Kimliklerini biz verir, nüfus kâğıtlarına dinlerini ya da milliyetlerini biz yazdırır, yaşayabilmek adına kendi kurduğumuz sistemde sınırları biz yaratırız. Bir gün açmaya korkacak kadar kapattığımız sınırları.
İyi ya da kötü olmayı biz öğretiriz çocuklara. İçinde kötülük barındıran bir ruhu iyiye yöneltememek de bizlerin acizliğidir, iyiyi koruyamamak da…
Aynı odanın içinde nefes alan ya da aynı sınırın iki yakasında oyun oynayan iki çocuk, kalpleri kadar yakın, bizim belirlediğimiz sınırlar kadar uzaktır birbirlerine. Acıları ortak, kayıpları aynı, sevapları birdir. Günahı boynumuzadır suçlarının.
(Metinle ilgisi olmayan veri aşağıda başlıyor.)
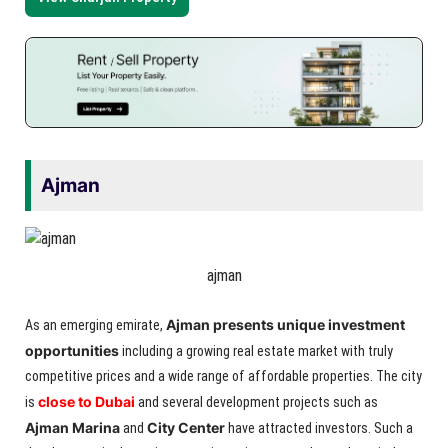
Ajman
ajman
Ajman presents unique investment
As an emerging emirate,
opportunities
including a growing real estate market with truly
competitive prices and a wide range of affordable properties. The city
close to Dubai
is
and several development projects such as
Ajman Marina
City Center
and
have attracted investors. Such a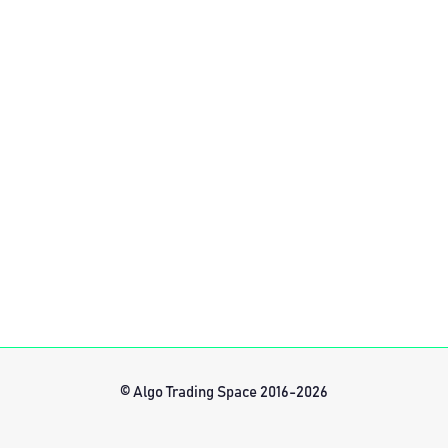
© Algo Trading Space 2016-2026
Bir çocuk öldüğünde, Müslüman ya da Kürt bir düşman ağlamaz, bir ana ağlar dünyada. Her gece evladı aç mı tok mu yattı diye düşünerek uykuya dalan bir ananın, her sabah oğluna ya da kızına iyi bir gelecek sunmak için çırpınan bir babanın yüreği parçalanır. Geri gelmeyecek kayıplar verdiklerimiz, nüfus kâğıtlarına kimliklerini yazdıklarımız değil, aynaya baktığımızda gördüğümüz suretlerimizin farklı farklı renkleridir yalnızca.
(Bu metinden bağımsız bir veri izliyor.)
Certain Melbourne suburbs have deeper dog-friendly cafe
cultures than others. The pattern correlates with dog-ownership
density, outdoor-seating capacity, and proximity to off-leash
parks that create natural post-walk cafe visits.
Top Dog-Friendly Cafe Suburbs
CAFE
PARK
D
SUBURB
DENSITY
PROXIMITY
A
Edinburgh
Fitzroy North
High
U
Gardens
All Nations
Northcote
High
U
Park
Müslümanı ile Hıristiyanı farklı üşümez. Türk ya da Kürt farklı sevmez. Musevi ile Alevi farklı sevişmez. Dini, dili, rengi, ırkı farklı insanların ortak olarak sahip olduğu tek şeydir duygular; bir bedeni öldürürken, insanlığı öldürdüğümüzü fark etmediğimiz duygular. Acının şiddeti değişmez yerkürenin başka bir milimetresinde. Şiddetin sesi aynıdır semanın altında. Bir ekmeği yutan her nefes aynı bütünün parçalarıyken, kim olduğumuzu unuttuk rahat yaşantılarımızın orta yerinde.
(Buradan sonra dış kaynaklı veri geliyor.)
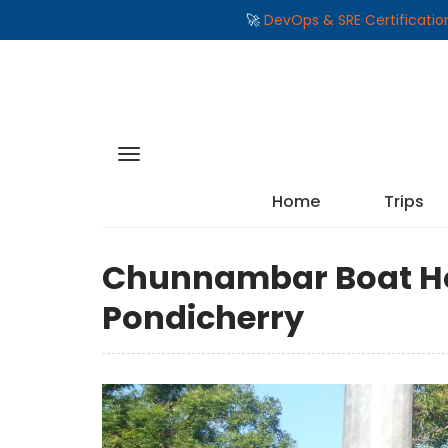
🚀
DevOps & SRE Certificati
Home
Trips
Chunnambar Boat Ho
Pondicherry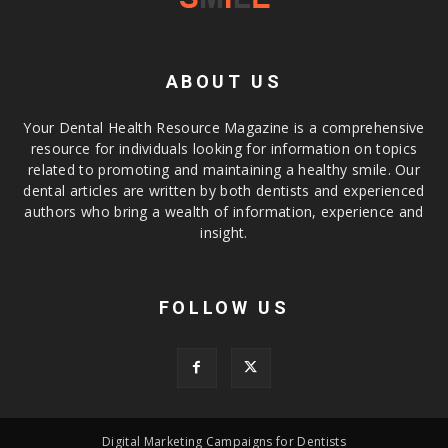
ABOUT US
Your Dental Health Resource Magazine is a comprehensive
resource for individuals looking for information on topics
related to promoting and maintaining a healthy smile. Our
dental articles are written by both dentists and experienced
authors who bring a wealth of information, experience and
insight.
FOLLOW US
Digital Marketing Campaigns for Dentists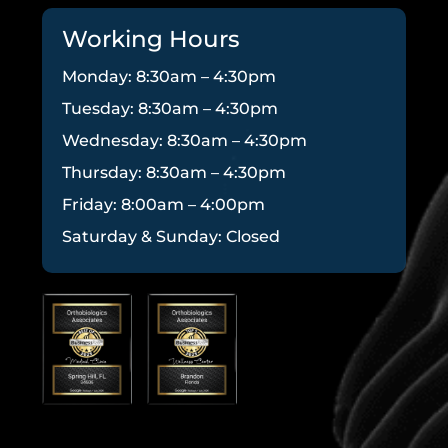
Working Hours
Monday: 8:30am – 4:30pm
Tuesday: 8:30am – 4:30pm
Wednesday: 8:30am – 4:30pm
Thursday: 8:30am – 4:30pm
Friday: 8:00am – 4:00pm
Saturday & Sunday: Closed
Bir kurşun sesi duyulduğunda, yaralı bir beden gördüğümüzde ya da savaşın göbeğinde hatırlar olduk barışı; barış içinde yaşamayı bilemeyen bencil aptallarız çünkü. Barışın tanımını yalnızca kitaplarda bırakan, kendi içimizde kendimizle barışamayan korkaklarız. Her şeyin başlangıcının, reddettiklerimiz ve kabullenemediklerimiz, hırslarımız, “hep daha fazla” arayışlarımız olduğunu göremeyen kör bireyleriz kurduğumuz koca koca toplumların ortasında. Ne büyük ikilem değil mi? Kendini çok güçlü sanan, dünyanın en küçük, en güçsüz varlıklarıyız.
Tende sınır yoktu oysa ki, unuttuk. Bir Türk bir Kürt’le evlendiğinde ya da bir Hıristiyan’a âşık olduğunda, “Nerede sınırlarımız?” diyemediğimizi unuttuk. O kadar çok yazıyoruz ki, söylemeyi unuttuk. O kadar çok öfkeliyiz ki, sevmeyi unuttuk. O kadar korkağız ki, inanmayı unuttuk. O kadar sınırlıyız ki, kucak açmayı unuttuk. O kadar benciliz ki, yardım etmeyi unuttuk. Ve o kadar çok konuşuyoruz ki, yaşamayı unuttuk. O kadar amacımızı bilmeden yaşıyoruz ki, YAŞATMAYI unuttuk!
Acı vesile, Cemal Süreya kalemime misafir:
“Acı diyorum efendim, O da evrensel olmalı, Bir çocuğun eline diken batsa, İnsanoğlu yanmalı.”